Ormat Technologies, a geothermal energy company, started working on a test well to put a geothermal facility in east Ocotillo Wells. That is on hold as I write this. The Desert Renewable Energy Conservation Plan came out allowing geothermal energy development in OW. I filed a protest on behalf of Friends of Ocotillo Wells and that protest was dismissed, meaning there can be geothermal if a company wants to do it. I was interviewed (for over one hour on the phone) for an article on the Glamis sand dunes by the San Diego Union Tribune (I was in the article for one sentence). I was interviewed by GQ magazine; the article was never approved.
In other actions:
- The Cleveland National Forest decided to Close Carveacre Rd. I fought it all the way to the end and lost.
- We did a Gofundme to help CORVA pay for their lawyer to attend a meeting between plaintiffs and State Parks in the Ocotillo Wells lawsuit.
- We helped Brian Jones, Joel Anderson and Mike Harrison in their campaigns for political offices. All three dropped out of their races. Only Anderson ran for his same senate seat (and won).
- We started a new Facebook page and are up to 1,200 likes. Please like us if you haven’t yet.
- We supported a bill, AB2175, to stop the state from stealing $833,000 a month from the OHV account. The bill failed.
- We performed a cleanup and maintenance of the kids’ training track in Corral Canyon.
- We did a cleanup on our highway cleanup area along I-8.
- State Parks tried to close cultural and natural reserves and preserves. We commented against, along with many others. We just found out it’s back with some changes to make it less harsh. We still don’t like it.
- Yours truly was voted Off-Roader of the Year by CORVA.
- State Parks announced they want to merge the OHV Division into the bigger State Parks agency. This is still in flux, but likely the OHV Division will stay separate.
- We put on a wildly successful Lost Lizard Fun Run at Superstition Mountain. Now that Ocotillo Wells is available again, we need to decide in which area to hold this year’s event. Please email firstname.lastname@example.org and let us know which area you would prefer.
- The CBD appeal of their lawsuit to close a large part of Glamis was denied (they appealed the decision, so it is still alive).
- SDORC hired a lobbyist to help us with the reauthorization of the OHV program. I recently went to Sacramento for some preliminary meetings to lay the groundwork for a successful bill.
- We have been helping an effort to gain OHV access past the railroad tracks on the east side of the Imperial Sand Dunes.
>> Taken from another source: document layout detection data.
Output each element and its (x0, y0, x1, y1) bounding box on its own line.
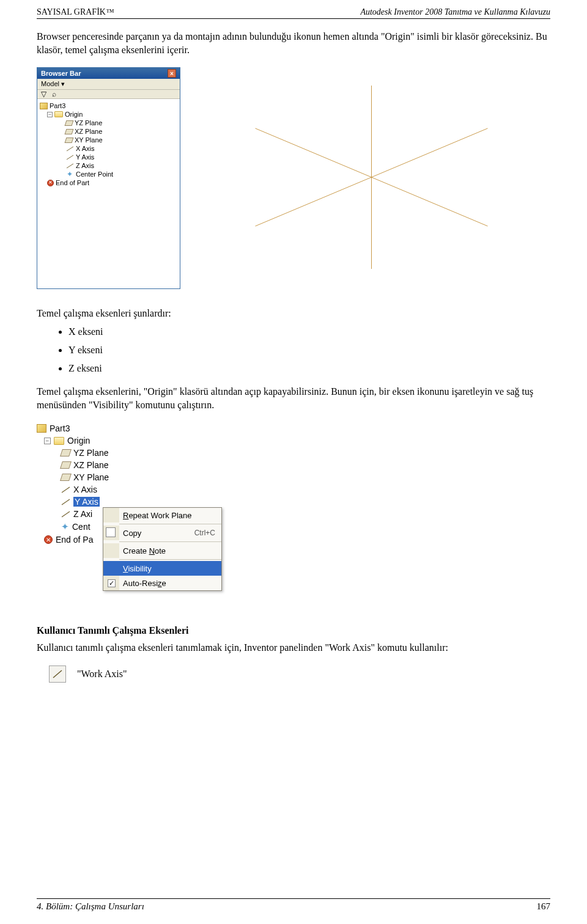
folder-icon (54, 111, 63, 117)
checked-icon: ✓ (103, 576, 119, 590)
menu-separator (119, 524, 221, 524)
svg-line-9 (53, 670, 62, 678)
svg-line-0 (67, 147, 73, 151)
tree-item-yz-plane[interactable]: YZ Plane (37, 447, 135, 459)
axes-bullet-list: X ekseni Y ekseni Z ekseni (68, 326, 550, 374)
filter-icon[interactable]: ▽ (41, 90, 46, 98)
header-right: Autodesk Inventor 2008 Tanıtma ve Kullan… (360, 7, 550, 17)
figure-context-menu: Part3 −Origin YZ Plane XZ Plane XY Plane… (37, 422, 226, 612)
axes-sketch-figure (193, 67, 550, 293)
menu-item-copy[interactable]: Copy Ctrl+C (103, 526, 221, 540)
work-axis-label: "Work Axis" (77, 669, 127, 680)
menu-icon-blank (103, 561, 119, 576)
close-icon[interactable]: × (168, 69, 176, 78)
browser-bar-toolbar: ▽ ⌕ (37, 90, 180, 99)
work-axis-icon (51, 668, 64, 680)
visibility-paragraph: Temel çalışma eksenlerini, "Origin" klas… (37, 385, 550, 411)
plane-icon (60, 474, 72, 481)
plane-icon (65, 120, 74, 126)
tree-origin-node[interactable]: − Origin (40, 110, 177, 119)
intro-paragraph: Browser penceresinde parçanın ya da mont… (37, 30, 550, 56)
folder-icon (54, 437, 64, 445)
tree-item-xz-plane[interactable]: XZ Plane (40, 127, 177, 136)
tree-part-node[interactable]: Part3 (37, 422, 135, 435)
tree-item-z-axis[interactable]: Z Axis (40, 161, 177, 170)
browser-bar-titlebar: Browser Bar × (37, 68, 180, 79)
plane-icon (60, 449, 72, 457)
tree-item-xy-plane[interactable]: XY Plane (40, 136, 177, 144)
menu-item-create-note[interactable]: Create Note (103, 543, 221, 558)
tree-item-yz-plane[interactable]: YZ Plane (40, 119, 177, 127)
figure-row-1: Browser Bar × Model ▾ ▽ ⌕ Part3 − Origin… (37, 67, 550, 293)
work-axis-command: "Work Axis" (49, 666, 550, 683)
axis-icon (61, 486, 70, 494)
collapse-icon[interactable]: − (47, 112, 53, 117)
end-icon: ✕ (47, 180, 54, 186)
browser-tree: Part3 − Origin YZ Plane XZ Plane XY Plan… (37, 99, 180, 288)
menu-icon-blank (103, 508, 119, 522)
copy-icon (103, 526, 119, 540)
plane-icon (60, 461, 72, 469)
menu-item-repeat[interactable]: Repeat Work Plane (103, 508, 221, 522)
point-icon: ✦ (65, 170, 74, 178)
axes-list-intro: Temel çalışma eksenleri şunlardır: (37, 308, 550, 319)
page-number: 167 (537, 901, 551, 912)
svg-line-8 (62, 512, 70, 517)
tree-origin-node[interactable]: −Origin (37, 435, 135, 447)
axis-icon (65, 145, 74, 152)
header-left: SAYISAL GRAFİK™ (37, 7, 114, 17)
list-item: Y ekseni (68, 345, 550, 356)
svg-line-1 (67, 155, 73, 160)
plane-icon (65, 129, 74, 134)
axis-icon (65, 162, 74, 169)
tree-item-y-axis-selected[interactable]: Y Axis (37, 496, 135, 508)
axis-icon (65, 153, 74, 161)
browser-bar-panel: Browser Bar × Model ▾ ▽ ⌕ Part3 − Origin… (37, 67, 180, 289)
tree-item-center-point[interactable]: ✦Center Point (40, 170, 177, 178)
work-axis-paragraph: Kullanıcı tanımlı çalışma eksenleri tanı… (37, 641, 550, 654)
menu-item-auto-resize[interactable]: ✓ Auto-Resize (103, 576, 221, 590)
header-rule (37, 18, 550, 19)
tree-item-xy-plane[interactable]: XY Plane (37, 471, 135, 483)
tree-end-node[interactable]: ✕End of Part (40, 178, 177, 187)
axis-icon (61, 498, 70, 506)
menu-item-visibility[interactable]: Visibility (103, 561, 221, 576)
menu-separator (119, 559, 221, 560)
page-header: SAYISAL GRAFİK™ Autodesk Inventor 2008 T… (37, 0, 550, 18)
tree-item-x-axis[interactable]: X Axis (40, 144, 177, 153)
part-icon (37, 424, 46, 433)
tree-part-node[interactable]: Part3 (40, 101, 177, 110)
svg-line-2 (67, 164, 73, 168)
footer-chapter: 4. Bölüm: Çalışma Unsurları (37, 901, 144, 912)
tree-item-xz-plane[interactable]: XZ Plane (37, 459, 135, 471)
svg-line-7 (62, 499, 70, 505)
browser-bar-model-selector[interactable]: Model ▾ (37, 79, 180, 90)
shortcut-label: Ctrl+C (194, 529, 221, 537)
plane-icon (65, 138, 74, 143)
list-item: Z ekseni (68, 363, 550, 374)
menu-separator (119, 541, 221, 542)
collapse-icon[interactable]: − (44, 438, 51, 444)
part-icon (40, 103, 48, 109)
tree-item-y-axis[interactable]: Y Axis (40, 153, 177, 161)
work-axis-button[interactable] (49, 666, 66, 683)
browser-bar-title: Browser Bar (41, 70, 81, 77)
end-icon: ✕ (44, 535, 53, 544)
section-subhead: Kullanıcı Tanımlı Çalışma Eksenleri (37, 625, 550, 636)
list-item: X ekseni (68, 326, 550, 337)
search-icon[interactable]: ⌕ (52, 90, 56, 98)
svg-line-6 (62, 487, 70, 493)
context-menu: Repeat Work Plane Copy Ctrl+C Create Not… (103, 507, 222, 591)
axis-icon (61, 510, 70, 518)
page-footer: 4. Bölüm: Çalışma Unsurları 167 (37, 898, 550, 912)
menu-icon-blank (103, 543, 119, 558)
point-icon: ✦ (61, 521, 69, 532)
tree-item-x-axis[interactable]: X Axis (37, 483, 135, 496)
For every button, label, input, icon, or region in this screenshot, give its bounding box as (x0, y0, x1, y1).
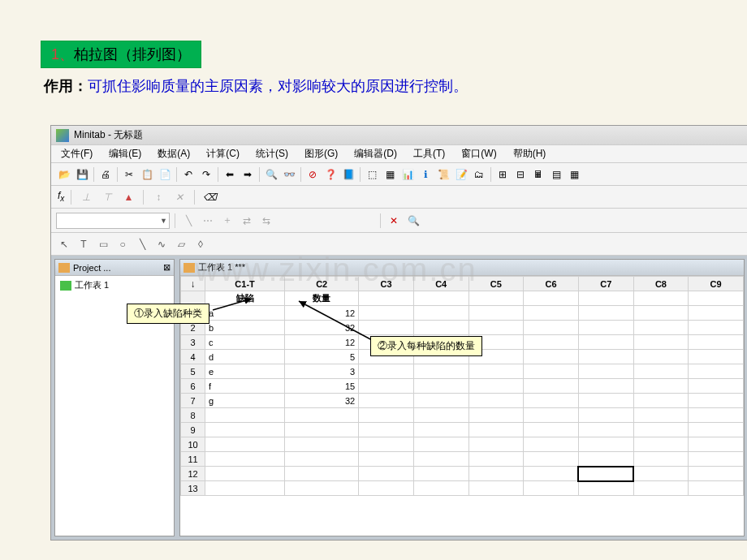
cell[interactable] (578, 437, 633, 452)
cell[interactable] (524, 467, 579, 481)
cell[interactable] (359, 291, 414, 306)
tree-worksheet-item[interactable]: 工作表 1 (55, 276, 174, 295)
cell[interactable] (413, 321, 468, 335)
cell[interactable] (468, 394, 524, 408)
fx-btn2[interactable]: ⊤ (99, 189, 115, 205)
cell[interactable] (205, 481, 285, 496)
cell[interactable]: d (205, 350, 285, 364)
cell[interactable] (578, 481, 633, 496)
cell[interactable] (689, 394, 744, 408)
cell[interactable] (413, 306, 468, 321)
cell[interactable] (359, 306, 414, 321)
cell[interactable] (578, 408, 633, 423)
cell[interactable] (468, 452, 524, 467)
col-c7[interactable]: C7 (578, 277, 633, 291)
cell[interactable] (359, 481, 414, 496)
cell[interactable] (689, 321, 744, 335)
cell[interactable] (205, 452, 285, 467)
cell[interactable] (689, 335, 744, 350)
cell[interactable] (578, 350, 633, 364)
cell[interactable] (524, 394, 579, 408)
cell[interactable] (633, 335, 689, 350)
cell[interactable] (524, 452, 579, 467)
project-icon[interactable]: 🗂 (471, 166, 487, 183)
cell[interactable] (413, 452, 468, 467)
row-7[interactable]: 7 (181, 394, 205, 408)
save-icon[interactable]: 💾 (74, 166, 90, 183)
cell[interactable] (468, 481, 524, 496)
cell[interactable] (359, 321, 414, 335)
cell[interactable] (578, 379, 633, 394)
row-10[interactable]: 10 (181, 437, 205, 452)
cell[interactable] (413, 467, 468, 481)
menu-window[interactable]: 窗口(W) (455, 145, 503, 162)
cell[interactable] (285, 467, 359, 481)
fx-btn5[interactable]: ✕ (171, 189, 188, 205)
fx-btn3[interactable]: ▲ (120, 189, 136, 205)
cell[interactable] (205, 423, 285, 437)
cell[interactable] (633, 350, 689, 364)
rect-tool-icon[interactable]: ▭ (95, 236, 111, 252)
cell[interactable] (689, 481, 744, 496)
cell[interactable] (524, 306, 579, 321)
cell[interactable] (633, 306, 689, 321)
row-4[interactable]: 4 (181, 350, 205, 364)
polyline-icon[interactable]: ∿ (153, 236, 170, 252)
fx-btn4[interactable]: ↕ (150, 189, 166, 205)
cell[interactable] (633, 364, 689, 379)
nav-back-icon[interactable]: ⬅ (222, 166, 238, 183)
cell[interactable] (633, 467, 689, 481)
menu-tools[interactable]: 工具(T) (407, 145, 451, 162)
cell[interactable]: 12 (285, 335, 359, 350)
circle-tool-icon[interactable]: ○ (114, 236, 131, 252)
show-session-icon[interactable]: ⊞ (494, 166, 511, 183)
cell[interactable] (689, 306, 744, 321)
cell[interactable] (468, 306, 524, 321)
cell[interactable] (413, 364, 468, 379)
cell[interactable] (468, 408, 524, 423)
cell[interactable] (524, 364, 579, 379)
cell[interactable] (205, 437, 285, 452)
plus-icon[interactable]: ＋ (219, 213, 235, 229)
menu-file[interactable]: 文件(F) (54, 145, 99, 162)
cell[interactable] (205, 408, 285, 423)
cell[interactable] (633, 291, 689, 306)
cell[interactable] (689, 423, 744, 437)
cell[interactable] (578, 335, 633, 350)
zoom-icon[interactable]: 🔍 (405, 213, 421, 229)
cell[interactable] (524, 321, 579, 335)
cell[interactable]: f (205, 379, 285, 394)
close-panel-icon[interactable]: ⊠ (163, 262, 171, 273)
cell[interactable] (578, 394, 633, 408)
menu-data[interactable]: 数据(A) (151, 145, 196, 162)
menu-stat[interactable]: 统计(S) (249, 145, 295, 162)
cell[interactable] (285, 423, 359, 437)
col-c4[interactable]: C4 (413, 277, 468, 291)
cell-header-defect[interactable]: 缺陷 (205, 291, 285, 306)
cell[interactable] (578, 423, 633, 437)
cell[interactable] (413, 437, 468, 452)
cell[interactable] (578, 306, 633, 321)
dots-icon[interactable]: ⋯ (200, 213, 216, 229)
corner-cell[interactable]: ↓ (181, 277, 205, 291)
cell[interactable] (524, 437, 579, 452)
cell[interactable] (359, 408, 414, 423)
cell[interactable] (413, 379, 468, 394)
cell[interactable]: 12 (285, 306, 359, 321)
row-3[interactable]: 3 (181, 335, 205, 350)
cell[interactable] (524, 350, 579, 364)
cell[interactable] (524, 291, 579, 306)
cell[interactable] (633, 452, 689, 467)
cell[interactable] (359, 364, 414, 379)
cell[interactable] (359, 423, 414, 437)
cell-selected[interactable] (578, 467, 633, 481)
swap-icon[interactable]: ⇆ (258, 213, 274, 229)
cell[interactable] (468, 423, 524, 437)
open-icon[interactable]: 📂 (56, 166, 72, 183)
undo-icon[interactable]: ↶ (180, 166, 196, 183)
cell[interactable]: 3 (285, 364, 359, 379)
cell[interactable] (689, 291, 744, 306)
cell[interactable] (689, 379, 744, 394)
arrows-icon[interactable]: ⇄ (239, 213, 255, 229)
cell[interactable] (578, 364, 633, 379)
We have been busy protecting your right to off-road and we expect this year to be just as busy. The Ocotillo Wells General Plan should be released and implemented, the Ocotillo Wells lawsuit may be settled, we should get a renewal of our state program and many other actions affecting OHV will happen. We would love for you to get involved with us. We are still looking for someone to specialize in either Corral Canyon or Lark Canyon. We need more members (SDORC is a membership organization; you can join us on our website). Please come to our general meetings on the first Tuesday of each month at Ranch House Restaurant. I want to thank Shannon for coming to our last meeting and volunteering to help us. I hope you will be next to offer to help.
I look forward to seeing you out on the trail.